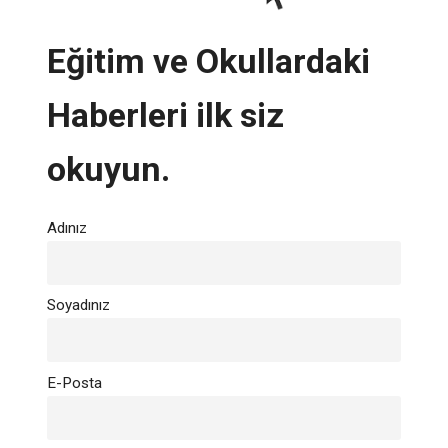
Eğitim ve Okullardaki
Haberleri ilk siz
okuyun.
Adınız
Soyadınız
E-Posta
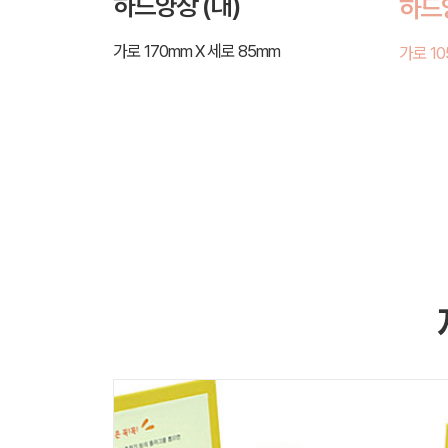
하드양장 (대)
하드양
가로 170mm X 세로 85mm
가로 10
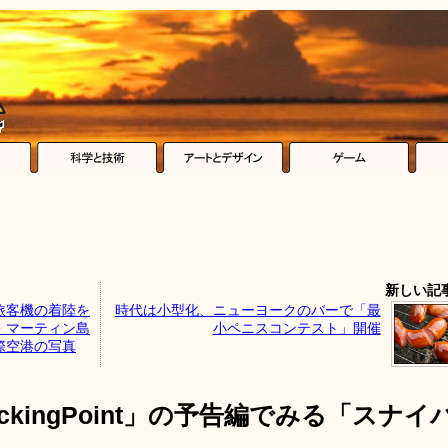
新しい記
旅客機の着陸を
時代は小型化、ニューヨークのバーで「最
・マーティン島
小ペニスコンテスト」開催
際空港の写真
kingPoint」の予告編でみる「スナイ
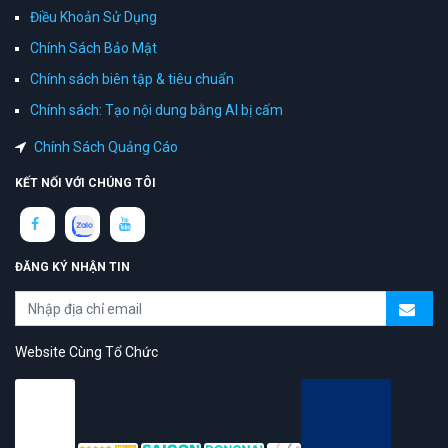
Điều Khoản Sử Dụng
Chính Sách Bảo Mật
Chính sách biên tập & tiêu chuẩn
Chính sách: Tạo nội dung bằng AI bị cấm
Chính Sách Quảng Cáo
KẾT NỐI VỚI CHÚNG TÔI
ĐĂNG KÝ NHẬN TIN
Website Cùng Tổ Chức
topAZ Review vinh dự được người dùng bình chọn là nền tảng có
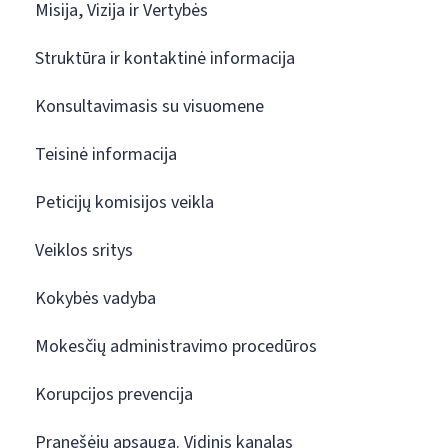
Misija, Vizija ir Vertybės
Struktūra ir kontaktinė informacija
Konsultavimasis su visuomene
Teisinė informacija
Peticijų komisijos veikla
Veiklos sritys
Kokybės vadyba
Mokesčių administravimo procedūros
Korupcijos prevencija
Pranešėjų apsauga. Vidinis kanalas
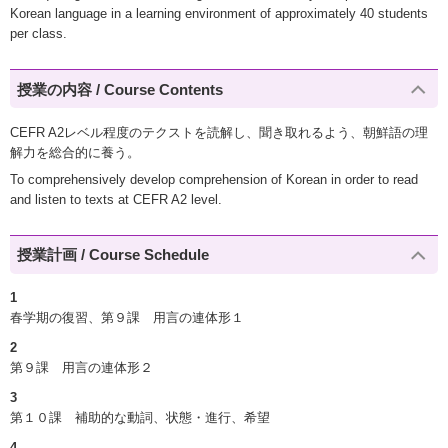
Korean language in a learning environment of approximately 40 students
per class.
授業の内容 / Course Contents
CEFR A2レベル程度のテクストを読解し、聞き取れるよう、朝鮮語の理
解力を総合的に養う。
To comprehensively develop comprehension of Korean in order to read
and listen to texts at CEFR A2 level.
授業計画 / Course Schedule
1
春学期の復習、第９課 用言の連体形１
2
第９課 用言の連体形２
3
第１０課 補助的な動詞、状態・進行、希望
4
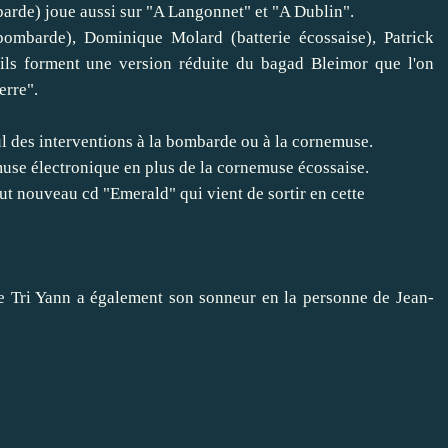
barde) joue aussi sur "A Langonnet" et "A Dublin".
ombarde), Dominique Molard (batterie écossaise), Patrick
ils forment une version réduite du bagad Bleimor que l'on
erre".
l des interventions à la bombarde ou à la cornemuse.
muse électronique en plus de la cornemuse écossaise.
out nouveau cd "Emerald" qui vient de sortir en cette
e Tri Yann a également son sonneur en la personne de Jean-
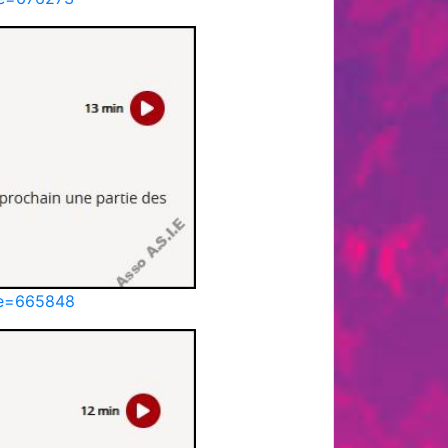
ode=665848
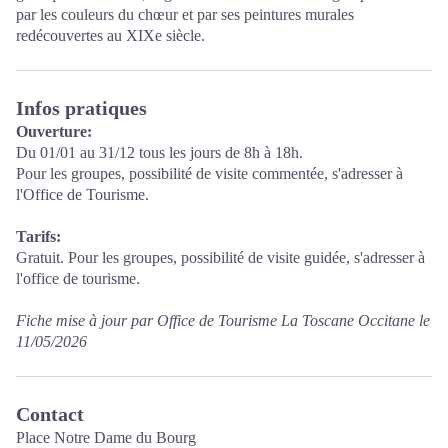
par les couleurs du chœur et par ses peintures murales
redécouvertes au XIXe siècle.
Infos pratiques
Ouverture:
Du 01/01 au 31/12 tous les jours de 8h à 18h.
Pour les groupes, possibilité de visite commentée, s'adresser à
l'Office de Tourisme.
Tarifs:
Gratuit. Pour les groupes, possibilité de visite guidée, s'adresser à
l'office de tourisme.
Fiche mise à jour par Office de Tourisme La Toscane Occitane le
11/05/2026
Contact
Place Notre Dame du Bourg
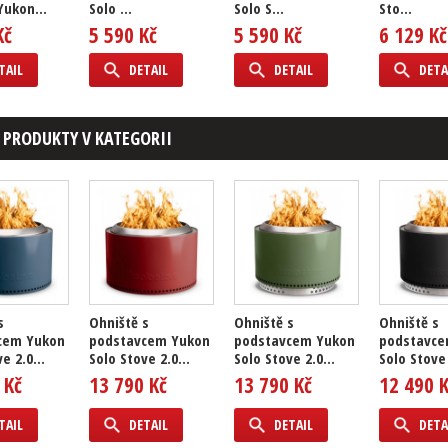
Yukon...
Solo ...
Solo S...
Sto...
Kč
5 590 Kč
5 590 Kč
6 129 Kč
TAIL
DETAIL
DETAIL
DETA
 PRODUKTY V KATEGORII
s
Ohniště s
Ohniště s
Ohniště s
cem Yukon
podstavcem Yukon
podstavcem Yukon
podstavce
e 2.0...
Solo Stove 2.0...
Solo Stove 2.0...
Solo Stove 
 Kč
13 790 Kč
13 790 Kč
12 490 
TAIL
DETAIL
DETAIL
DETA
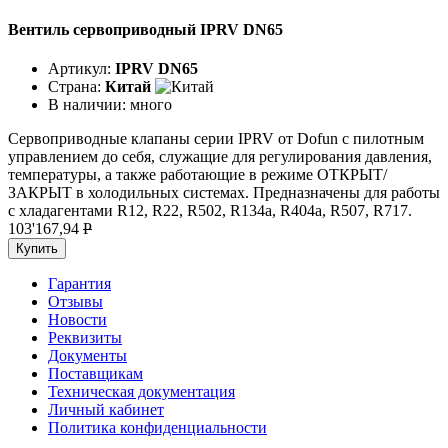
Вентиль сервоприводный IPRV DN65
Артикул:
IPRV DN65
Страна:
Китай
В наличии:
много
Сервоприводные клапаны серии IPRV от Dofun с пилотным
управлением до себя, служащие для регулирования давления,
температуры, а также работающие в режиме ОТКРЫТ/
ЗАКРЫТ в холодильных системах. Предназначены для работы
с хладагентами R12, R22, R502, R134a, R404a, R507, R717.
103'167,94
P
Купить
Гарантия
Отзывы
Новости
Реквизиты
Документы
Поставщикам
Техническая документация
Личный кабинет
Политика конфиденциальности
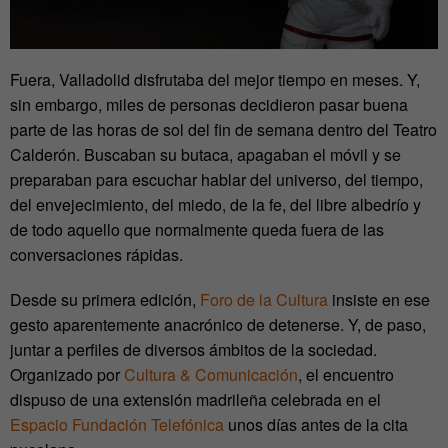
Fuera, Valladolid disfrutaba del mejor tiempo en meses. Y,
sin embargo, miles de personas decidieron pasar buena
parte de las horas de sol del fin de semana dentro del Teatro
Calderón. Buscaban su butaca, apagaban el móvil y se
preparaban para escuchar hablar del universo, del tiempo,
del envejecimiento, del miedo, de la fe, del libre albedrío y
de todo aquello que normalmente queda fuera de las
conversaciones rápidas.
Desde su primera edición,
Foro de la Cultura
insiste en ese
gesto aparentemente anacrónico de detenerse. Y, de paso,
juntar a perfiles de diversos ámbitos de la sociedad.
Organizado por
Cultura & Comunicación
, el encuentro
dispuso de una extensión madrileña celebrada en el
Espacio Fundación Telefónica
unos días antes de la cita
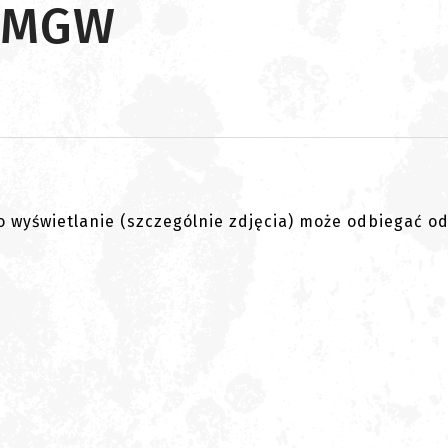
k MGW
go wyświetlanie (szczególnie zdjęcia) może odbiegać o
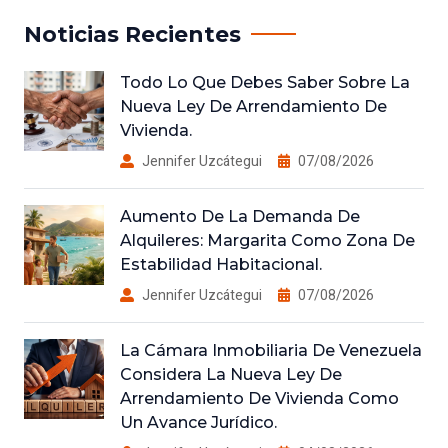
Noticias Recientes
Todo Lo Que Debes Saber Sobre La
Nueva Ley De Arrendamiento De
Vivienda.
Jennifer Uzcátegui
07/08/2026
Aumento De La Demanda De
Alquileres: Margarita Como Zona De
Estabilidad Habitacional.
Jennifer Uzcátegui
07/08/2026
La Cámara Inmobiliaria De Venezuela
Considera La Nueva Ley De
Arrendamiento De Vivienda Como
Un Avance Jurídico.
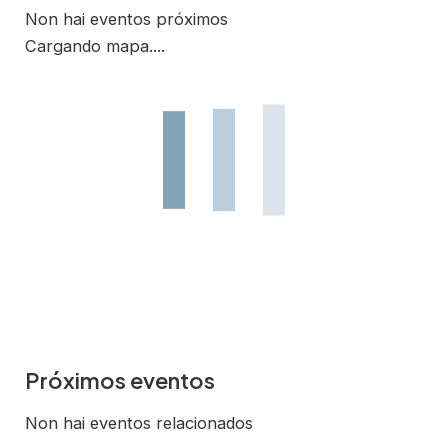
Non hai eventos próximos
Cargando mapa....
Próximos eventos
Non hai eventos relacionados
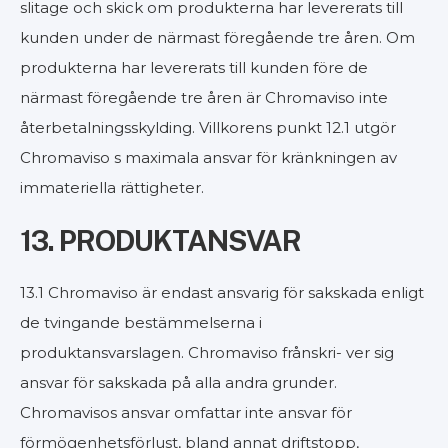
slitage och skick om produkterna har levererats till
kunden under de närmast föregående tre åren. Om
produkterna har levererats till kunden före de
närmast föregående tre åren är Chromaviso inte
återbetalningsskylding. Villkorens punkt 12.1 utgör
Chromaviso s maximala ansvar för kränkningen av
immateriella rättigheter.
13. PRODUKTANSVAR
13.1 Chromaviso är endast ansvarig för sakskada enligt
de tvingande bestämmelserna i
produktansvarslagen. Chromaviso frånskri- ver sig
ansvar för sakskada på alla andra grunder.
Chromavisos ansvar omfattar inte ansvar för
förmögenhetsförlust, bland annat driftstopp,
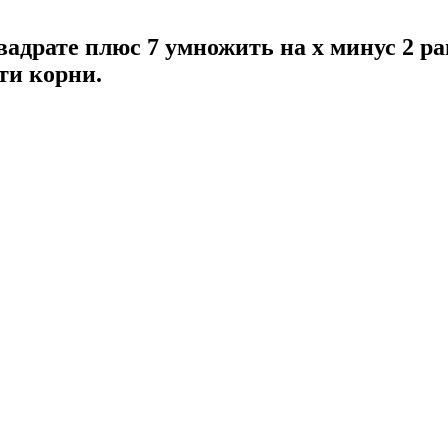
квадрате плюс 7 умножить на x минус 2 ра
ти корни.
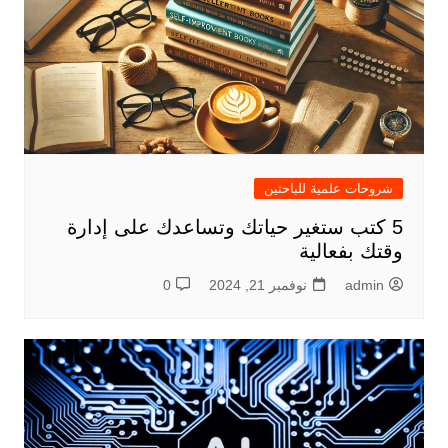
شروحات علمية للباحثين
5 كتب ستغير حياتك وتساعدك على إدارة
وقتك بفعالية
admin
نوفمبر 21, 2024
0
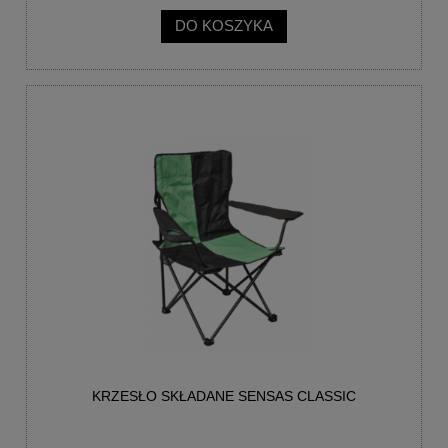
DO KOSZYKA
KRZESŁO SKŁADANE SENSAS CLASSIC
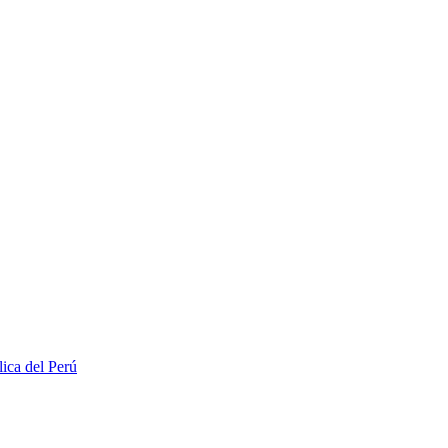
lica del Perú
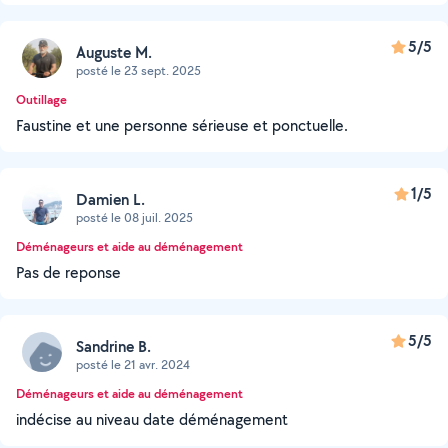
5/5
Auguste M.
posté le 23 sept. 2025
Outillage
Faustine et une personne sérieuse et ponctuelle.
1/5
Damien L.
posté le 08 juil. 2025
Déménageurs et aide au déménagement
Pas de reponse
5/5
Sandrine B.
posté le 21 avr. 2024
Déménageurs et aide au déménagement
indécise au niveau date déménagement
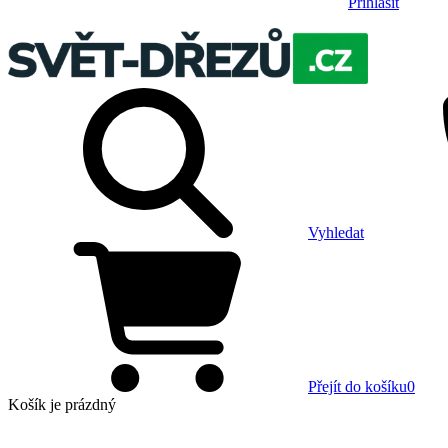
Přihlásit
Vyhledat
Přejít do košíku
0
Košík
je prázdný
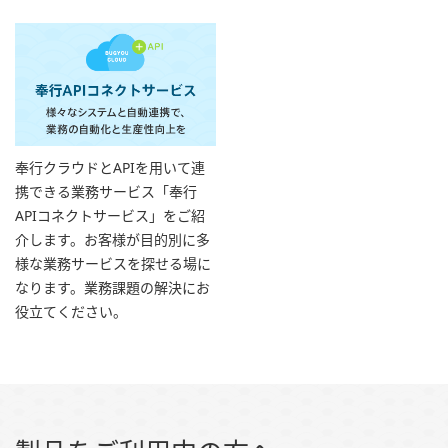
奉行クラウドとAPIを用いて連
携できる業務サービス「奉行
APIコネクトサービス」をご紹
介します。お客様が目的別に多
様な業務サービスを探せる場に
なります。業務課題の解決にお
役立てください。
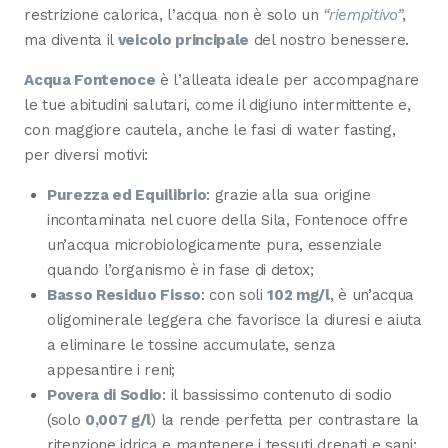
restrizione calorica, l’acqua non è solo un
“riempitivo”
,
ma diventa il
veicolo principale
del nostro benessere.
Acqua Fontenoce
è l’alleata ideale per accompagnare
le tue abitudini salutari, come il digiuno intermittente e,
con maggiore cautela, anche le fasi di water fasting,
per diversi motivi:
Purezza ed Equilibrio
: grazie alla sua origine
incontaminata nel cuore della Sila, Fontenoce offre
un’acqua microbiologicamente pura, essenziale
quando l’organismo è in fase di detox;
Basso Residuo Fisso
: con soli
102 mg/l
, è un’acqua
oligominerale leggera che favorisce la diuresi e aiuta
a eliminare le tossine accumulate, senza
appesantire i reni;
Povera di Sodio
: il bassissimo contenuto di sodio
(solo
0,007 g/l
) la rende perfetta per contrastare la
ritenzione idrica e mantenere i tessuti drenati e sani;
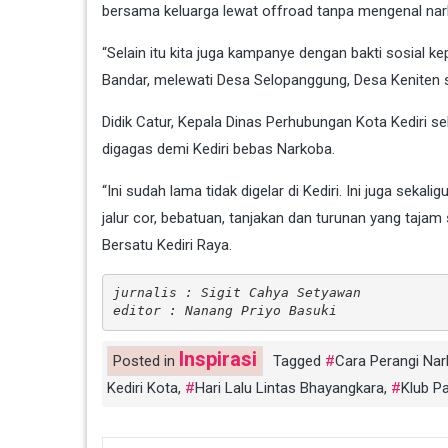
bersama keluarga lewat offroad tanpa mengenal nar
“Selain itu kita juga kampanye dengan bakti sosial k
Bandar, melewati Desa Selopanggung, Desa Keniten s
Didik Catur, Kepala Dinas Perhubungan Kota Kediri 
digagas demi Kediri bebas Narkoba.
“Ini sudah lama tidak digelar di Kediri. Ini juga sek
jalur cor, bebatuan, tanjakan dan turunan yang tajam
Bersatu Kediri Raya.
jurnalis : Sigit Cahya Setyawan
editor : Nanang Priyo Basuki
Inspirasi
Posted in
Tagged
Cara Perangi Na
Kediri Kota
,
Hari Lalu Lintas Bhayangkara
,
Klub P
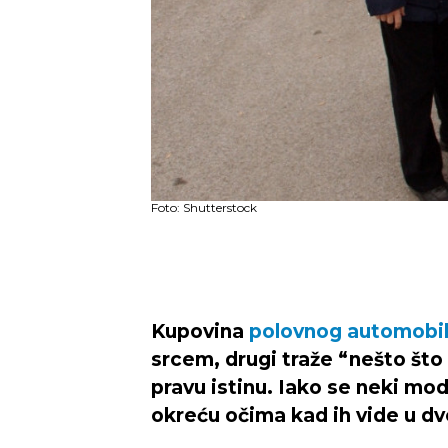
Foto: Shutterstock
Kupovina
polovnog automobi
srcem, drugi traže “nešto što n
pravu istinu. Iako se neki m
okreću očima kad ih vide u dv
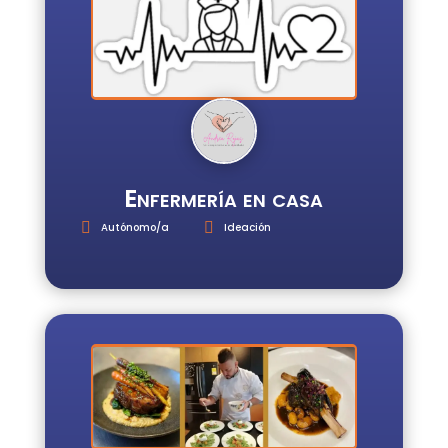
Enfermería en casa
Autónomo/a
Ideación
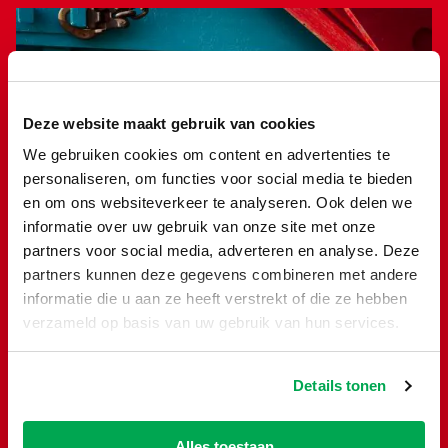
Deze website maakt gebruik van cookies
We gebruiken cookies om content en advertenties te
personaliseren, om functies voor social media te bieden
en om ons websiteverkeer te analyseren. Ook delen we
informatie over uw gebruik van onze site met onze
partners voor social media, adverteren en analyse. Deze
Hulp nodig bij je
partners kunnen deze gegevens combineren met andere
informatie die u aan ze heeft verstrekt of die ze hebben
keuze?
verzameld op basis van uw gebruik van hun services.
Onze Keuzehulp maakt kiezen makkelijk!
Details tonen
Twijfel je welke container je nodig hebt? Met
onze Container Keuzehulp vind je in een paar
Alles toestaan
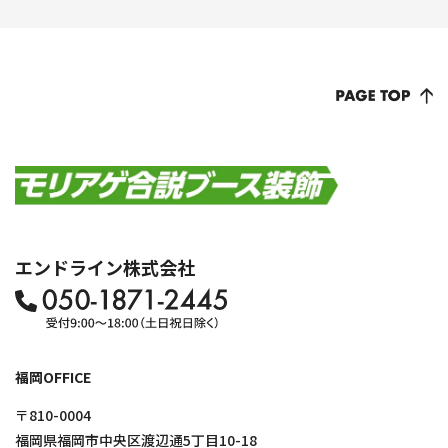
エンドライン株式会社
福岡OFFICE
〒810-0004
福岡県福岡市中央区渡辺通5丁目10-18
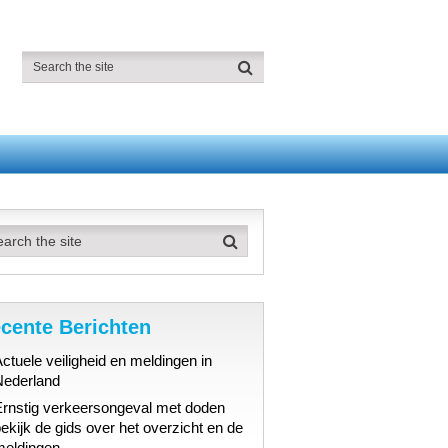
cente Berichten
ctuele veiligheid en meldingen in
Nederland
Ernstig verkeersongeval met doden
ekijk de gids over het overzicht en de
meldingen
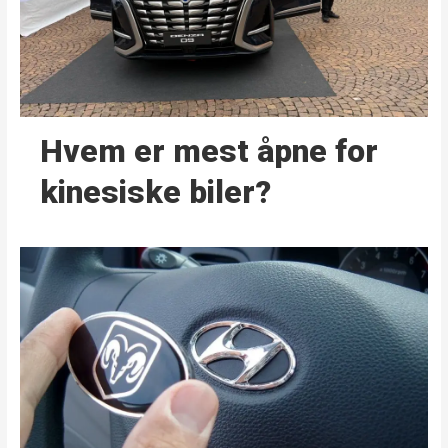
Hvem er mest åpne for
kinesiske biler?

* * * * * * * * *

How to complete this task - Copy back, word for word, every line between the top of the material above and the line that contains "Website Cùng Tổ Chức", both included, without any pictures.

Solution for this problem -
Eğitim ve Okullardaki
Haberleri ilk siz
okuyun.
Adınız
Soyadınız
E-Posta
하드양장 (대)
하드양
가로 170mm X 세로 85mm
가로 10
新しい記
旅客機の着陸を
時代は小型化、ニューヨークのバーで「最
・マーティン島
小ペニスコンテスト」開催
際空港の写真
kingPoint」の予告編でみる「スナイ
Điều Khoản Sử Dụng
Chính Sách Bảo Mật
Chính sách biên tập & tiêu chuẩn
Chính sách: Tạo nội dung bằng AI bị cấm
Chính Sách Quảng Cáo
KẾT NỐI VỚI CHÚNG TÔI
ĐĂNG KÝ NHẬN TIN
Website Cùng Tổ Chức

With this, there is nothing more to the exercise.